◆ Stored data:
= = = = =

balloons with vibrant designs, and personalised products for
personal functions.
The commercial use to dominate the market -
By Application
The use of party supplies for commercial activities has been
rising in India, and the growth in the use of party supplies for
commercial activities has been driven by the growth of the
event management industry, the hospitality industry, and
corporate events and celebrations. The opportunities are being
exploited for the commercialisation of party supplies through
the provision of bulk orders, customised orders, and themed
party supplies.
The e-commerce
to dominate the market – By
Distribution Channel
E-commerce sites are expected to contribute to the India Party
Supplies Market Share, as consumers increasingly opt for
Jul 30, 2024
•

= = = = =

◆ Activity:
Everything from the line containing "party supplies." through the last line above should be copied exactly, please, with nothing added.

◆ Written response:
party supplies.
The e-commerce
to dominate the market – By
Distribution Channel
E-commerce sites are expected to contribute to the India Party
Supplies Market Share, as consumers increasingly opt for
Jul 30, 2024
•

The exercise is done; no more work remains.